# Show us your: Custom Interiors!



## XsjadoTwin11 (Dec 31, 2003)

Anything and everything Gauges, Steeringwheels, Seats, Dashes, Fibreglass, Carbon Fibre, Custom Paint. Knobs, Boots, ANNNNNYTHING. I cant wait to see what some of the INSIDES of your cars look for a change. :cheers:


----------



## xt_out (Jun 23, 2003)

i just did a test fit on my completely revamped center console, and the rest of my dash is torn apart at the time. no fiberglassing yet, right now its just my old console built up with cardboard and tape but it looks so fucking sexy already. too bad its top-secret. i really want to show you guys what im doing!!! oh well, have a fun thread


----------



## 1CLNB14 (Apr 30, 2002)

New goodies

http://www.nissanforums.com/showthread.php?t=46021


----------



## Playa123 (Jul 27, 2003)

Wowowowowow, that car gets better every time... it looks like a transformer now and not a sentra. Mad propz on the work


----------



## ScorchN200SX (Aug 13, 2002)

I cant even compete with sean!


----------



## NotAnotherHonda (Aug 7, 2003)

damn..my pics wont load


----------



## NotAnotherHonda (Aug 7, 2003)

this stuff was from a while back...i sold the rollcage and nitrous for my turbo...

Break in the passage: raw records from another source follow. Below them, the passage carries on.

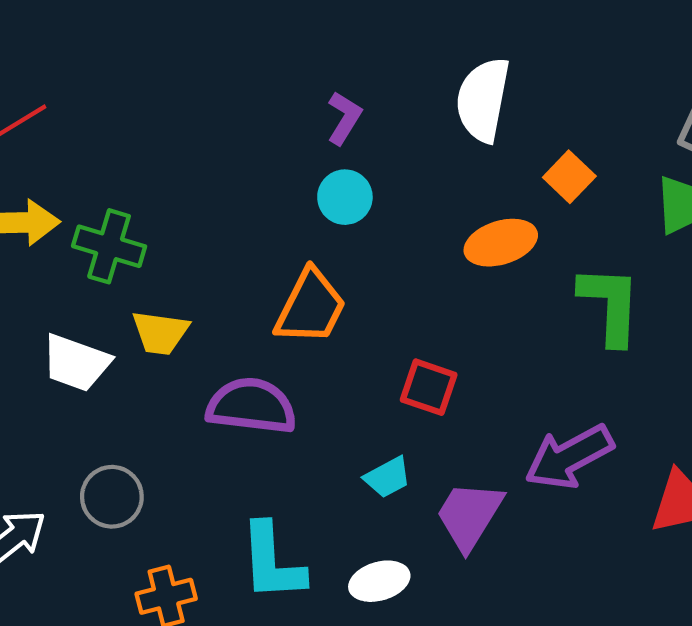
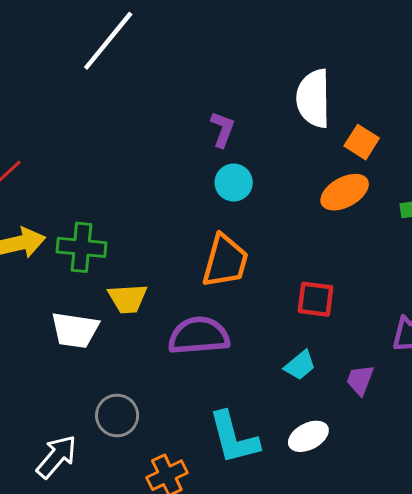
orange square: (569, 177) -> (362, 142), moved
purple trapezoid: (469, 515) -> (360, 380), size x0.6

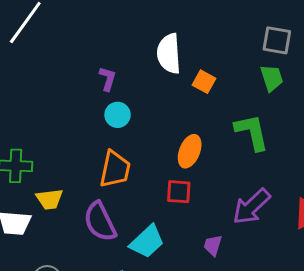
orange ellipse: (345, 192) -> (190, 151), moved, turned -36
purple semicircle: (199, 336) -> (100, 222), turned -108
cyan trapezoid: (300, 365) -> (147, 242), moved, size x1.6

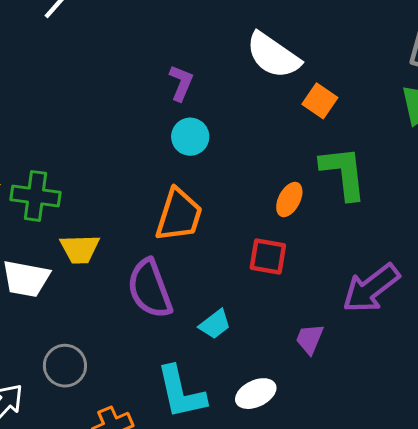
white semicircle: (169, 54) -> (273, 55), turned -57
green L-shape: (252, 132) -> (343, 173), moved
orange ellipse: (190, 151) -> (289, 199), size x0.7
cyan trapezoid: (147, 242) -> (215, 324), size x0.6

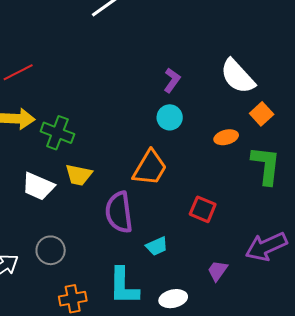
orange ellipse: (289, 199) -> (226, 137), moved, turned 35

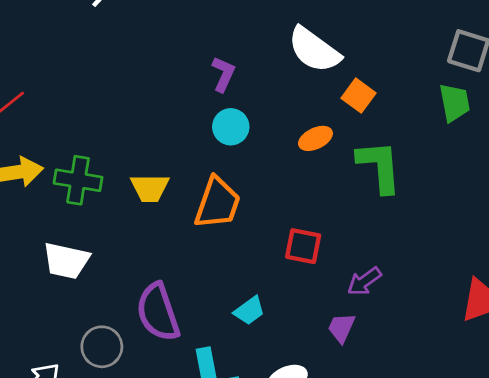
yellow trapezoid: (79, 175) -> (150, 188), moved
purple semicircle: (119, 212) -> (158, 312), moved
purple arrow: (266, 247) -> (364, 281), moved, size x0.6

and i have to post this one again...hahaha


----------



## 1CLNB14 (Apr 30, 2002)

Very nice :thumbup:


----------



## NotAnotherHonda (Aug 7, 2003)

1CLNB14 said:


> Very nice :thumbup:



very NICE or very RICE? hahaha...i had to sell that rollcage, and im glad i did


----------



## Chuck (Nov 19, 2003)

must be nice going on those camping trips, and carrying groceries home eh? .. lol.. Id love to have a custom trunk like that.. i miss my system oh so much .. You need to get some pics of your new engine dude... i want to see your turbo build up


----------



## 1CLNB14 (Apr 30, 2002)

I think the work looks pretty nice.
I'm not the type of person to throw around the "rice" term.

Here are a few older pics of my audio/trunk


----------



## Token Moron (Mar 28, 2003)

very good stuff guys....im jealous :thumbup:

oh and sean, that rear section where the component speakers are.....i did that exact same setup a while back, black carpet with the speaker grilles on top! i love it


----------



## Slayer2003 (Jun 4, 2003)

wow, mines the saddest  BUT! ima still post it 

sorry for the first 2 pics, it was rainy/foggy out, and my camera doesnt like that i guess :-/

Indilo HVAC(yea baby) and gauges w/aluminum overlay









Another.









Can't really tell in this pic, but i've accented alot of pieces with champagne gold pearl paint i found at NAPA(HVAC plastic surround, example), also used the auto primer and clear coat to get an insanely smooth finish.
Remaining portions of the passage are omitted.